Искатель. 2013. Выпуск №1 - Страница 39
— Собираюсь.
— Выберите для себя какую-нибудь ненормальную специализацию. Займитесь тем делом, которое заставит работать вас на пределе возможностей, перестаньте жалеть себя. Я уверена, что это поможет.
— Вы правда думаете, что поможет? — спрашиваю я.
Психокорректор кивает.
— Тесты показали, что вы — типичный адренофил. Представьте гепарда, который вместо того, чтоб охотиться в саванне, преодолевать гигантские расстояния, будет сидеть в клетке, есть что дают и ныть о том, как все плохо. Выйдите из своей клетки наконец!
— Красивое сравнение, — говорю я. — Приятно, что вы сравнили меня с гепардом.
Псикорректор делает вид, что не замечает иронии.
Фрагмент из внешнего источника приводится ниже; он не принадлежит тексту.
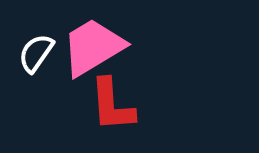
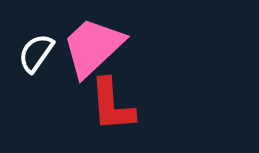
pink trapezoid: rotated 12 degrees counterclockwise
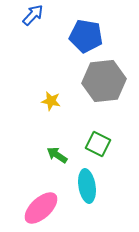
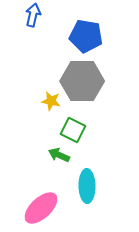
blue arrow: rotated 30 degrees counterclockwise
gray hexagon: moved 22 px left; rotated 6 degrees clockwise
green square: moved 25 px left, 14 px up
green arrow: moved 2 px right; rotated 10 degrees counterclockwise
cyan ellipse: rotated 8 degrees clockwise
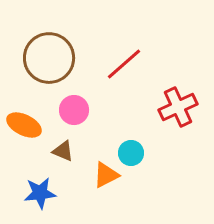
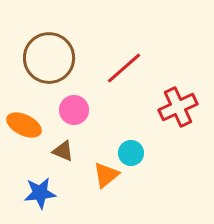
red line: moved 4 px down
orange triangle: rotated 12 degrees counterclockwise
— Но одной работы для вас будет маловато, — говорит она. — Вам будет полезно еще кое-что. Разновидность арт-терапии.
— О чем вы?
— Вам нужно хобби.
— Работа — мое хобби.
— Начните хотя бы вести дневник.
— Я никогда в жизни не вел дневника. По-моему, это удел малолетних девиц и наших писателей, изнывающих от ощущения собственной значимости.
— Зря вы так думаете. Практика показывает, что это действует. Попробуйте.
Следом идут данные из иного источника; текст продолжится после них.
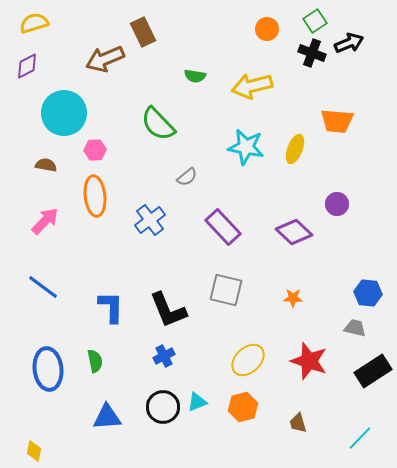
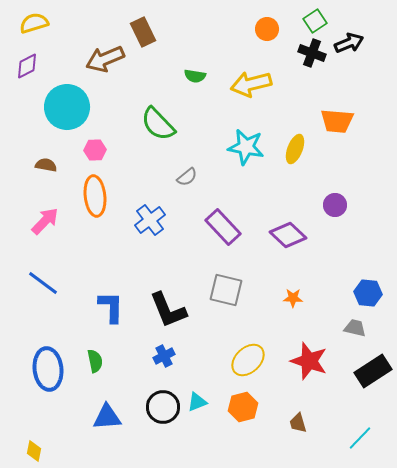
yellow arrow at (252, 86): moved 1 px left, 2 px up
cyan circle at (64, 113): moved 3 px right, 6 px up
purple circle at (337, 204): moved 2 px left, 1 px down
purple diamond at (294, 232): moved 6 px left, 3 px down
blue line at (43, 287): moved 4 px up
— Да я не умею писать ничего, кроме научных отчетов! О чем мне вести этот дневник?
— О чем угодно! — оживляется психокорректор. — Хоть природу описывайте, какая разница. Главное, начните писать регулярно, а мысли появятся.
— С описаниями природы у меня с детства туго, — говорю я. — Небо стало ниже, птицы полетели в теплые края… на этом уровне.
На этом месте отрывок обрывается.